Multiple unrelated continuations of the same prompt can be set up by creating a session and then cloning it:

const session = await ai.languageModel.create({
  systemPrompt: "You are a friendly, helpful assistant specialized in clothing choices."
});

const session2 = await session.clone();

The clone operation can be aborted using an AbortSignal:

const controller = new AbortController();
const session2 = await session.clone({ signal: controller.signal });

Session destruction

A language model session can be destroyed, either by using an AbortSignal passed to the create() method call:

const controller = new AbortController();
stopButton.onclick = () => controller.abort();

const session = await ai.languageModel.create({ signal: controller.signal });

or by calling destroy() on the session:

stopButton.onclick = () => session.destroy();

Destroying a session will have the following effects:

  • If done before the promise returned by create() is settled:

    • Stop signaling any ongoing download progress for the language model. (The browser may also abort the download, or may continue it. Either way, no further downloadprogress events will fire.)

    • Reject the create() promise.

  • Otherwise:

    • Reject any ongoing calls to prompt().

    • Error any ReadableStreams returned by promptStreaming().

  • Most importantly, destroying the session allows the user agent to unload the language model from memory, if no other APIs or sessions are using it.
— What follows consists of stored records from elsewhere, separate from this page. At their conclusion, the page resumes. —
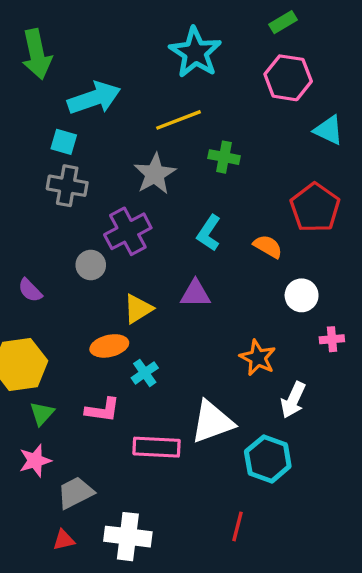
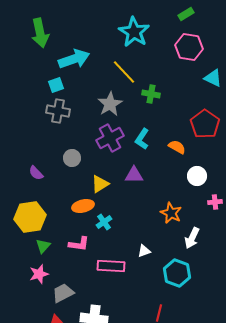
yellow line: (178, 120) -> (124, 72), turned 68
cyan square: (64, 142) -> (56, 85), turned -35
purple cross: (128, 231) -> (110, 138), moved
white triangle: (212, 422) -> (144, 251), size x0.5

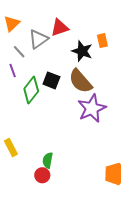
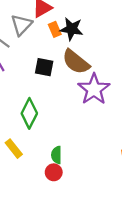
orange rectangle: (102, 41) -> (55, 29), moved
green diamond: (31, 90) -> (29, 113), moved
In all cases the exception used for rejecting promises or erroring ReadableStreams will be an "AbortError" DOMException, or the given abort reason.

The ability to manually destroy a session allows applications to free up memory without waiting for garbage collection, which can be useful since language models can be quite large.

Aborting a specific prompt

Specific calls to prompt() or promptStreaming() can be aborted by passing an AbortSignal to them:

const controller = new AbortController();
stopButton.onclick = () => controller.abort();

const result = await session.prompt("Write me a poem", { signal: controller.signal });

Note that because sessions are stateful, and prompts can be queued, aborting a specific prompt is slightly complicated:

  • If the prompt is still queued behind other prompts in the session, then it will be removed from the queue.
  • If the prompt is being currently processed by the model, then it will be aborted, and the prompt/response pair will be removed from the conversation history.
  • If the prompt has already been fully processed by the model, then attempting to abort the prompt will do nothing.

Tokenization, context window length limits, and overflow

A given language model session will have a maximum number of tokens it can process. Developers can check their current usage and progress toward that limit by using the following properties on the session object:

console.log(`${session.tokensSoFar}/${session.maxTokens} (${session.tokensLeft} left)`);

To know how many tokens a string will consume, without actually processing it, developers can use the countPromptTokens() method:

const numTokens = await session.countPromptTokens(promptString);

Some notes on this API:

  • We do not expose the actual tokenization to developers since that would make it too easy to depend on model-specific details.
  • Implementations must include in their count any control tokens that will be necessary to process the prompt, e.g. ones indicating the start or end of the input.
  • The counting process can be aborted by passing an AbortSignal, i.e. session.countPromptTokens(promptString, { signal }).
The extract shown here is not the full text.